Immigration Detention and Social Harm: the Collateral Impacts of Migrant Incarceration

DOI

10.4324/9781003370727-3

First Page

15

Last Page

32

Abstract

US Immigration and Customs Enforcement (ICE) imprisons hundreds of thousands of immigrants each year, often indefinitely and with no systematic mechanism for release, leading legal experts to describe it as a system of “imprisonment without trial” (Arulanantham, 2022). Many detained immigrants are parents of dependent children (Patler and Golash-Boza, 2017). While a substantial body of literature documents the experiences of children with parents incarcerated in the US criminal legal system, fewer studies have analysed the experiences of children with parents imprisoned by immigration authorities. This chapter contributes an in-depth, subject-centred approach to understanding parental immigration imprisonment (PII) through interviews with 26 children of detained immigrants. Specifically, we describe some of the socio-emotional consequences of PII. Nearly all of the children in our study described symptoms suggestive of significant psychological distress.

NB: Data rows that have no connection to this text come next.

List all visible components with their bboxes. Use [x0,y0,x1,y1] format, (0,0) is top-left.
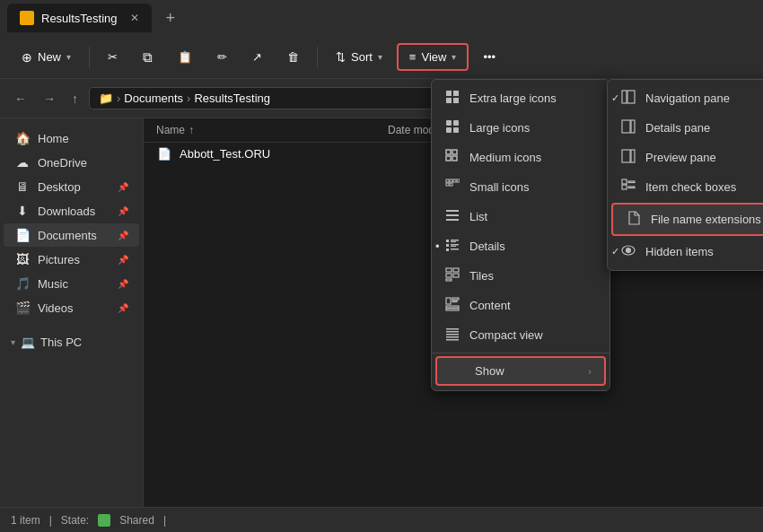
rename-icon: ✏ [217,50,227,64]
active-tab[interactable]: ResultsTesting ✕ [7,4,152,32]
videos-pin-icon: 📌 [118,303,128,313]
breadcrumb-documents[interactable]: Documents [124,92,183,105]
copy-button[interactable]: ⧉ [132,44,163,71]
desktop-icon: 🖥 [14,179,31,194]
col-size-header[interactable]: Size [679,124,750,136]
nav-bar: ← → ↑ 📁 › Documents › ResultsTesting ∨ [0,79,763,118]
expand-button[interactable]: ∨ [735,89,754,109]
sidebar-home-label: Home [38,132,69,145]
sidebar: 🏠 Home ☁ OneDrive 🖥 Desktop 📌 ⬇ Download… [0,118,144,507]
col-type-header[interactable]: Type [560,124,668,136]
thispc-icon: 💻 [21,336,35,349]
tab-title: ResultsTesting [41,12,118,25]
toolbar: ⊕ New ▾ ✂ ⧉ 📋 ✏ ↗ 🗑 ⇅ Sort ▾ ≡ View ▾ ••… [0,36,763,79]
documents-icon: 📄 [14,228,31,242]
col-sort-icon: ↑ [189,124,194,136]
toolbar-divider-2 [317,47,318,68]
sidebar-item-home[interactable]: 🏠 Home [4,126,139,150]
sidebar-documents-label: Documents [38,229,97,242]
cut-icon: ✂ [108,50,118,64]
pin-icon: 📌 [118,182,128,192]
col-name-label: Name [156,124,185,136]
file-type-cell: ORU Document [560,148,668,161]
file-size-cell: 86 KB [679,148,750,161]
sidebar-pictures-label: Pictures [38,253,80,266]
up-button[interactable]: ↑ [66,88,83,109]
breadcrumb-current[interactable]: ResultsTesting [194,92,270,105]
status-bar: 1 item | State: Shared | [0,507,763,532]
status-separator-2: | [163,514,166,527]
home-icon: 🏠 [14,131,31,145]
breadcrumb-folder-icon: 📁 [99,92,113,105]
col-date-header[interactable]: Date modified [388,124,549,136]
sidebar-item-desktop[interactable]: 🖥 Desktop 📌 [4,175,139,198]
sidebar-onedrive-label: OneDrive [38,156,87,170]
col-size-label: Size [679,124,699,136]
sidebar-thispc-label: This PC [40,336,82,349]
onedrive-icon: ☁ [14,155,31,170]
state-value: Shared [119,514,154,527]
view-icon: ≡ [409,50,417,64]
sidebar-item-videos[interactable]: 🎬 Videos 📌 [4,296,139,319]
view-button[interactable]: ≡ View ▾ [397,43,469,71]
sidebar-item-pictures[interactable]: 🖼 Pictures 📌 [4,248,139,271]
cut-button[interactable]: ✂ [97,45,128,69]
documents-pin-icon: 📌 [118,231,128,240]
sidebar-item-music[interactable]: 🎵 Music 📌 [4,272,139,295]
new-tab-button[interactable]: + [159,7,183,30]
copy-icon: ⧉ [143,49,153,65]
delete-button[interactable]: 🗑 [276,45,310,69]
sidebar-music-label: Music [38,277,68,291]
forward-button[interactable]: → [38,88,61,109]
state-label: State: [61,514,89,527]
sort-label: Sort [351,50,373,64]
paste-button[interactable]: 📋 [167,45,203,69]
view-label: View [421,50,446,64]
breadcrumb[interactable]: 📁 › Documents › ResultsTesting [89,87,730,109]
file-name-cell: 📄 Abbott_Test.ORU [156,147,377,161]
sidebar-item-downloads[interactable]: ⬇ Downloads 📌 [4,199,139,222]
videos-icon: 🎬 [14,301,31,315]
file-list-header: Name ↑ Date modified Type Size [144,118,763,143]
sidebar-thispc-group[interactable]: ▾ 💻 This PC [0,331,143,353]
thispc-expand-icon: ▾ [11,337,15,347]
sort-button[interactable]: ⇅ Sort ▾ [325,45,393,69]
sidebar-downloads-label: Downloads [38,205,95,218]
toolbar-divider-1 [89,47,90,68]
paste-icon: 📋 [178,50,192,64]
tab-folder-icon [20,11,34,25]
more-button[interactable]: ••• [472,45,506,69]
share-button[interactable]: ↗ [241,45,273,69]
sidebar-videos-label: Videos [38,301,74,315]
sidebar-desktop-label: Desktop [38,180,81,194]
new-label: New [38,50,61,64]
music-icon: 🎵 [14,276,31,291]
file-size-value: 86 KB [721,148,750,161]
file-name-label: Abbott_Test.ORU [180,147,270,161]
breadcrumb-separator-1: › [117,92,120,105]
sidebar-item-documents[interactable]: 📄 Documents 📌 [4,223,139,247]
file-type-value: ORU Document [560,148,636,161]
pictures-pin-icon: 📌 [118,255,128,265]
col-name-header[interactable]: Name ↑ [156,124,377,136]
status-separator-1: | [49,514,52,527]
view-chevron-icon: ▾ [452,52,456,62]
col-date-label: Date modified [388,124,454,136]
item-count: 1 item [11,514,40,527]
share-icon: ↗ [252,50,262,64]
delete-icon: 🗑 [287,50,299,64]
downloads-icon: ⬇ [14,204,31,218]
breadcrumb-separator-2: › [187,92,190,105]
col-type-label: Type [560,124,583,136]
table-row[interactable]: 📄 Abbott_Test.ORU ORU Document 86 KB [144,143,763,165]
rename-button[interactable]: ✏ [206,45,238,69]
sidebar-item-onedrive[interactable]: ☁ OneDrive [4,151,139,174]
more-icon: ••• [483,50,496,64]
file-area: Name ↑ Date modified Type Size 📄 Abbott_… [144,118,763,507]
new-icon: ⊕ [22,50,32,65]
new-button[interactable]: ⊕ New ▾ [11,45,82,70]
new-chevron-icon: ▾ [66,52,71,62]
sort-icon: ⇅ [336,50,346,64]
back-button[interactable]: ← [9,88,32,109]
tab-close-button[interactable]: ✕ [130,12,139,24]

Moreover, some children’s behaviours extended for years following the initial parental detention, with potentially serious long-term consequences for their development and well-being. While some study participants demonstrated resilience and coping, even in the face of extensive disadvantage, our results indicate extensive collateral harms to children from the US immigration system. These findings should prompt immediate concern and action by US lawmakers – who have full power to immediately legislate an end to the use of incarceration in immigration legal proceedings.